Lisa Frühbeis Illustration "Nesthocker"

Foto: Lisa Frühbeis

Eltern müssen ihre erwachsenen Kinder nicht bei sich wohnen lassen. Ihnen einfach den Stuhl vor die Tür stellen dürfen sie aber nicht.

Werner C., Berlin: Wir kümmern uns um unseren 27 Jahre alten Sohn. Meine Frau und ich sind zu 100 Prozent schwerbehindert (gehörlos) und bekommen Depressionen. Seit drei Jahren geht unser Sohn, der nicht behindert ist, nicht zum Arbeitsamt, um sich dort anzumelden. Er sitzt nur in seinem Zimmer , raucht Cannabis und verpestet damit unsere Wohnung. Wir hatten uns früher schon einmal an das Sozialamt und an die Polizei gewandt, dort allerdings nichts erreicht. Können wir den Sohn aus unserer Wohnung rauswerfen? Und wie können wir da vorgehen?

Familienrechtsexperte Dr. Max Braeuer erklärt die Rechtslage: Sie waren trotz Ihrer Behinderung früher, als Ihr Sohn noch klein war, verpflichtet, ihn zu versorgen und ihm dazu auch ein Zimmer in Ihrer Wohnung zur Verfügung zu stellen. Diese Verpflichtung ist beendet, seit Ihr Sohn erwachsen ist. Volljährig geworden ist er mit 18 Jahren. Jetzt ist er 27. Er kann von Ihnen, seinen Eltern als Erwachsener keine Unterstützung und keinen Unterhalt mehr verlangen, sondern muss seinen Lebensunterhalt selbst verdienen.
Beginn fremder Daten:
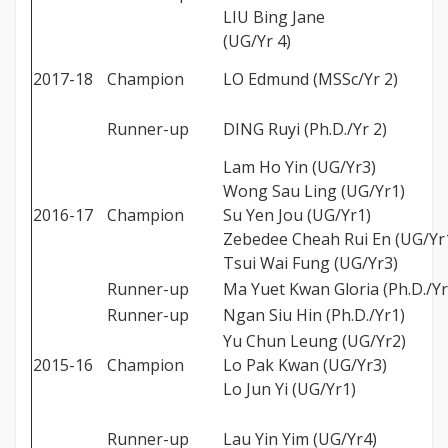
LIU Bing Jane
(UG/Yr 4)
2017-18
Champion
LO Edmund (MSSc/Yr 2)
Runner-up
DING Ruyi (Ph.D./Yr 2)
Lam Ho Yin (UG/Yr3)
Wong Sau Ling (UG/Yr1)
2016-17
Champion
Su Yen Jou (UG/Yr1)
Zebedee Cheah Rui En (UG/Yr
Tsui Wai Fung (UG/Yr3)
Runner-up
Ma Yuet Kwan Gloria (Ph.D./Yr
Runner-up
Ngan Siu Hin (Ph.D./Yr1)
Yu Chun Leung (UG/Yr2)
2015-16
Champion
Lo Pak Kwan (UG/Yr3)
Lo Jun Yi (UG/Yr1)
Runner-up
Lau Yin Yim (UG/Yr4)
Er hat deshalb auch keinen Anspruch darauf, weiterhin in dem Zimmer in Ihrer Wohnung zu leben. Diesen Anspruch hätte er nicht einmal dann, wenn seine Eltern ohne Behinderung wären, und auch dann nicht, wenn er seinen Lebensunterhalt selbst verdienen würde. Es gilt generell: Kinder können keinen Anspruch darauf erheben, auch als Erwachsene noch in der Wohnung ihrer Eltern zu bleiben, wenn die Eltern das nicht möchten.
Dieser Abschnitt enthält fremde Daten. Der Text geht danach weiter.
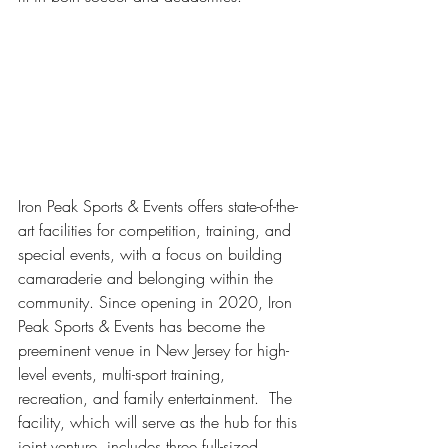
Iron Peak Sports & Events offers state-of-the-
art facilities for competition, training, and 
special events, with a focus on building 
camaraderie and belonging within the 
community. Since opening in 2020, Iron 
Peak Sports & Events has become the 
preeminent venue in New Jersey for high-
level events, multi-sport training, 
recreation, and family entertainment.  The 
facility, which will serve as the hub for this 
joint venture, includes three full-sized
Rauswurf nur mit Hilfe des Familiengerichts

Hinauswerfen im wörtlichen Sinne können Sie ihn trotzdem nicht. Sie können ihm nicht einfach den Stuhl vor die Tür setzen. Sie dürfen ihm auch nicht, wenn er mal ausgegangen ist, den Zutritt zur Wohnung verwehren oder gar das Schloss austauschen. Um ihn aus der Wohnung zu drängen, müssen Sie gerichtliche Hilfe in Anspruch nehmen. Zuständig dafür ist das Familiengericht. Den entsprechenden Antrag können Sie allerdings nicht selbst stellen, sondern müssen dafür einen Rechtsanwalt beauftragen. Allerdings ist anzunehmen, dass es ihr Sohn soweit nicht kommen lassen wird. Wenn Sie ihm deutlich vor Augen führen, dass Sie vorhaben, ihn notfalls mit Gerichtshilfe aus der Wohnung zu setzen, wird er sich vermutlich doch um eine eigene Bleibe kümmern.